Who we are


The Center for Sustainable Medicine was created to:

  • Educate the public and scientific community about the need for ecologically sound forms of medicine.
  • Help preserve indigenous medicinal plants and knowledge for future generations.
  • Create dialogue between practitioners, thinkers, and visionaries in the fields of Medicine, Alternative Healing, and Environmental Studies
  • Support the worldwide development of clinics and hospitals providing sustainable healthcare

Didi Pershouse: Director

Didi Pershouse is well known as a health-care provider in the Upper Connecticut River Valley, with over twenty years experience treating patients with gentle and respectful care. She also teaches deep self care and peer support for community leaders. In 2006 she started The Center for Sustainable Medicine, to bring together cutting-edge thinking in the fields of environmental studies, health care, and systems theory to create a new model of care. She is putting the finishing touches on her book “Sustainable Medicine: Reimagining Care with Our Inner and Outer Ecosystems in Mind.”

Didi grew up in a family of medical and educational pioneers, and spent her childhood bicycling through the hallways of her world-famous-neurosurgeon grandfather’s house and attending experimental schools in Roxbury, Dorchester, and Cambridge Massachusetts, as well as Mexico City. She received her B.A. in Asian Studies from Barnard College in New York City, and did extensive coursework at the Institute for Depth Psychology in Rye, New York.

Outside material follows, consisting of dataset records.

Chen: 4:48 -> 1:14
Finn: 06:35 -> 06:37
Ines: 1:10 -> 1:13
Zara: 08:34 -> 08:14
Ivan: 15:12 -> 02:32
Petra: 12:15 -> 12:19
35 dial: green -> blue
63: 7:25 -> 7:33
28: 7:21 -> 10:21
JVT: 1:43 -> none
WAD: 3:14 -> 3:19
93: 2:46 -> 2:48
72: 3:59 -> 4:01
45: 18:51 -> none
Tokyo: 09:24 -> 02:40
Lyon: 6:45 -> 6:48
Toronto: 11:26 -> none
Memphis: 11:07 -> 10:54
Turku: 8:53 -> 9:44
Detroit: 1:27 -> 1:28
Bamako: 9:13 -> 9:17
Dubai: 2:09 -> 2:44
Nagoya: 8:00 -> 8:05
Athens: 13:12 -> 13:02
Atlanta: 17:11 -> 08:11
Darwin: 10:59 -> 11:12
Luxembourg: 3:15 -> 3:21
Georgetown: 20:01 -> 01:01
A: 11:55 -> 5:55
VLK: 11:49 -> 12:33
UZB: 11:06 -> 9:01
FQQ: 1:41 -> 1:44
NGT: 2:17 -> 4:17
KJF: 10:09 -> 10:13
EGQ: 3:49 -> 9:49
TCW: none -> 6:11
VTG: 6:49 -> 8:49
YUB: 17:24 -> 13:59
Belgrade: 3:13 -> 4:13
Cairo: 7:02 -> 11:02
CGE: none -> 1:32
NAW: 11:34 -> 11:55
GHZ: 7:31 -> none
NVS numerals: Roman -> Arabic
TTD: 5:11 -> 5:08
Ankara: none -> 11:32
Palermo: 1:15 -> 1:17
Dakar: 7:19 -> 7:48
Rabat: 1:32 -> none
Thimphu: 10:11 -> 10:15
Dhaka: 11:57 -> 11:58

After college, she worked as an editor and writer in the Creative Services Department at New York Magazine for five years, then embarked on a multidisciplinary career in health care–starting with a teacher’s training course at Integral Yoga Institute, where she used to go to recover after long days in the smoke-filled editorial office. She did an internship in Shiatsu, then attended Seattle Massage School. She obtained her license in Acupuncture after completing four years of training in Acupuncture and Herbal Medicine at the Northwest Institute for Acupuncture and Oriental Medicine, and the New England School of Acupuncture. She did postgraduate studies in Acupuncture with both blind and sighted teachers from China and Japan. She also became nationally certified as a classical homeopath by the Council for Homeopathic Certification, and co-authored “Vital Expression, A Workbook on Homeopathic Casetaking.” (Inner Health Publications).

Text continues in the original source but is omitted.